2/ Après la maternelle, la deuxième priorité doit porter sur
l’école primaire. Là encore, il faut y limiter le nombre d’élèves, à 20 par
classe. Il est essentiel de s’assurer que les élèves ne passent pas en classe
supérieure sans maîtriser les fondamentaux d’un niveau. Même constat que
précédemment : ce ne sera pas gratuit.
3/ Au collège, le nombre d’élève par classe ne doit pas être
supérieur à 25. Les enseignements fondamentaux et disciplinaires doivent y être
renforcés. On doit y faire beaucoup lire et beaucoup écrire les élèves. La
philosophie doit y être introduite dès la 6e.
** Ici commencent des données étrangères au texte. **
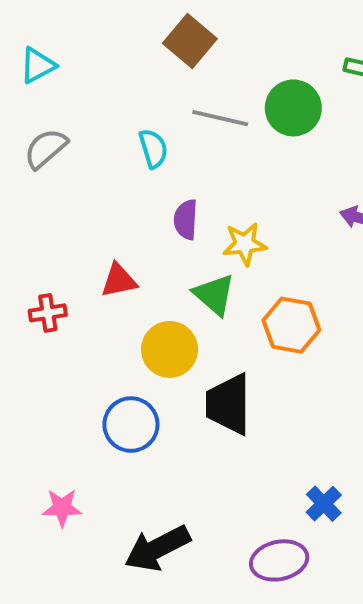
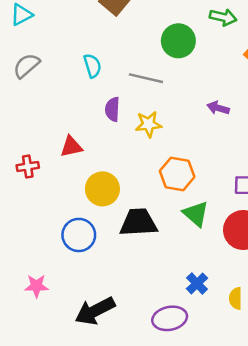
gray line: (220, 118) -> (146, 78), moved
green triangle: (214, 295) -> (196, 214), moved
black trapezoid: (228, 404) -> (139, 223), turned 87

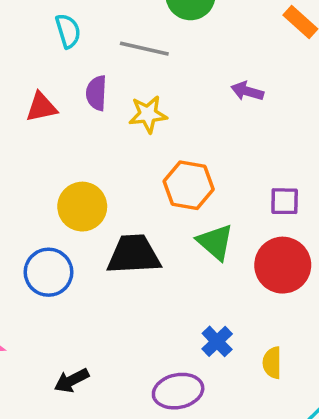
red triangle: (71, 147) -> (41, 107), moved
black arrow: (95, 311) -> (72, 380), size x0.6

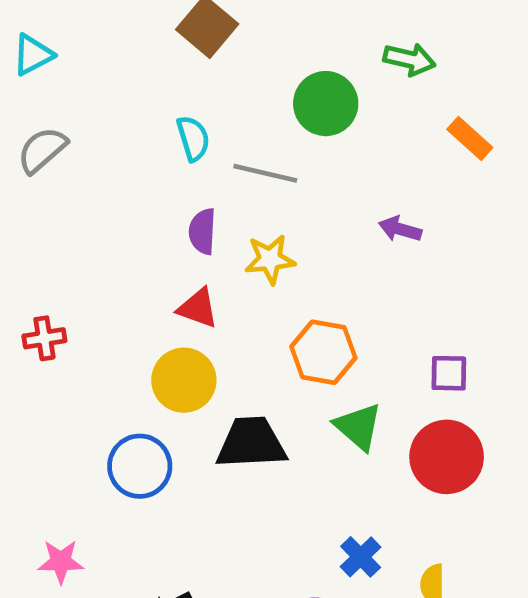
cyan semicircle: (68, 31) -> (193, 138), moved
red triangle: (41, 107) -> (198, 308), moved, turned 32

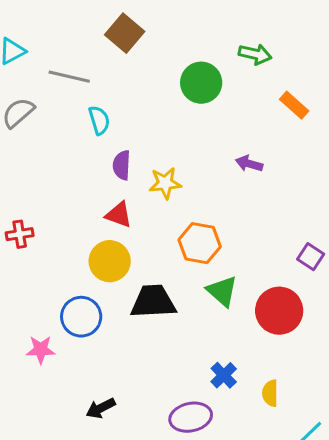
cyan semicircle: (193, 138) -> (99, 120), moved
gray line: (265, 173) -> (69, 77), moved
purple square: (449, 373) -> (311, 257), moved, turned 32
pink star: (61, 561) -> (41, 350), moved

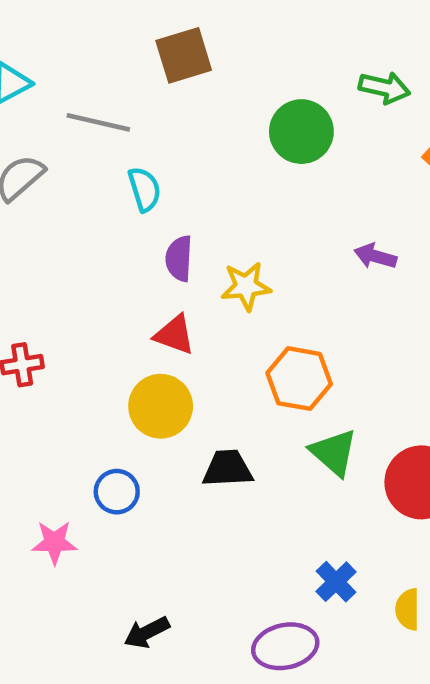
brown square: (125, 33) -> (184, 55), turned 33
black trapezoid: (153, 302) -> (228, 469), size x0.7
blue circle: (81, 317) -> (117, 492), size x0.7

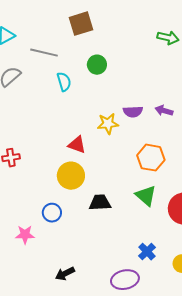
green circle: (301, 132) -> (97, 65), moved, size x0.7
purple semicircle: (179, 259) -> (133, 112), moved, turned -96
orange hexagon: (299, 379) -> (151, 158), moved

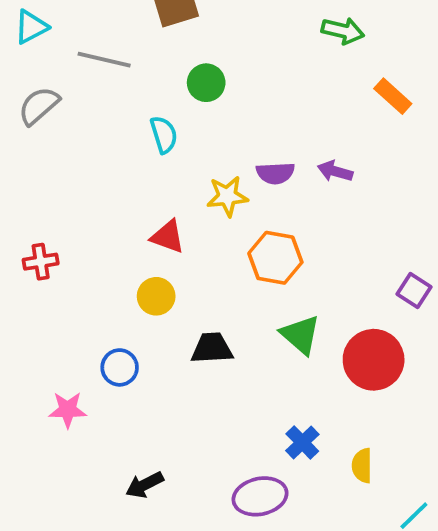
cyan semicircle: (64, 82) -> (164, 135), moved
orange hexagon: (151, 158) -> (275, 258), moved
yellow circle: (71, 176) -> (156, 296), size x0.7

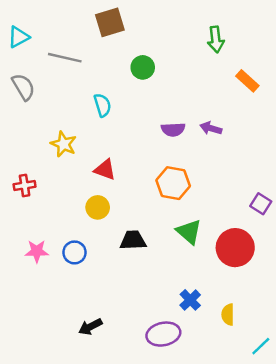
green arrow: (343, 31) -> (216, 39), turned 70
green circle: (206, 83) -> (143, 67), moved
gray semicircle: (39, 106) -> (23, 87), turned 100
yellow star: (227, 196) -> (64, 144), moved, turned 30
pink star: (68, 410) -> (37, 251), moved

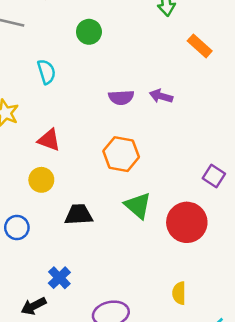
blue cross: (190, 300) -> (59, 278), moved

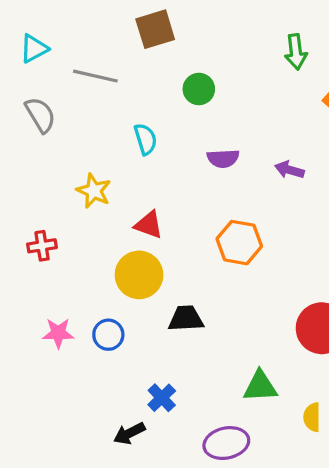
purple semicircle: (121, 97) -> (223, 159), moved
yellow circle: (41, 180) -> (139, 275), size x1.5
green triangle: (138, 206) -> (260, 386), moved, turned -44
Sans supprimer le collège unique, il faut y mettre en place
des classes de niveau, la solution la plus simple et la plus efficace pour une
pédagogie vraiment différenciée, qu’il est extrêmement difficile de mettre
vraiment en œuvre dans des classes très hétérogènes. Chaque classe recevrait un
socle éducatif commun, mais les élèves pouvant aller plus loin recevraient un
supplément. À la fin de chaque année, chaque élève verrait son classement remis
en question : le passage en classe supérieure serait à peu près
systématique, mais l’élève pourrait passer dans une classe plus rapide ou plus
lente, selon ses besoins.
Ce système présenterait un double avantage : d’une
part, il permettrait aux élèves de travailler au plus près de leur rythme et de
leurs capacités, sans pour autant perdre des années à redoubler ; d’autre
part, il les motiverait pour travailler durant l’année. Actuellement, le
passage en classe supérieure étant presque garanti, mais les classes de niveau
n’existant pas, beaucoup d’élèves ne voient pas nécessité de faire plus que le
strict nécessaire. Dans le système que nous proposons, le passage d’un niveau à
l’autre se faisant dans le même établissement, il serait beaucoup plus simple,
et un élève qui serait capable de passer dans une classe d’un niveau plus
soutenu pourrait le faire bien plus facilement que s’il lui fallait pour cela
changer de collège.
4/ Si tous ces principes ont été respectés, on devrait
pouvoir, au lycée, passer à un système plus souple. Les classes pourraient sans
doute compter jusqu’à 35 élèves, en maintenant le principe des classes de
niveau du collège. Les disciplines seraient divisées en trois pôles :
lettres, langues et philosophie ; sciences humaines et sociales ;
sciences formelles et de la nature. Chaque élève continuerait à suivre toutes
les disciplines, mais dans des proportions choisies individuellement à partir
de la 1e, en accordant à chaque pôle une importance variable :
un pôle principal (environ 15 heures hebdomadaires), un pôle secondaire
(environ 10 heures), un pôle complémentaire (environ 5 heures). Cela
permettrait à chaque élève de suivre sa vocation de manière plus fine, en
cassant le cadre trop strict des séries S, L et ES : après tout, on peut
vouloir faire beaucoup de français et de philosophie tout en faisant davantage
de maths et de biologie que d’histoire.
Évidemment, il y a à peu près autant de chance de voir ce
programme se réaliser que de voir Emmanuel Macron demander la nationalisation
complète d’EDF. Ce n’est pas une raison pour ne pas le proposer.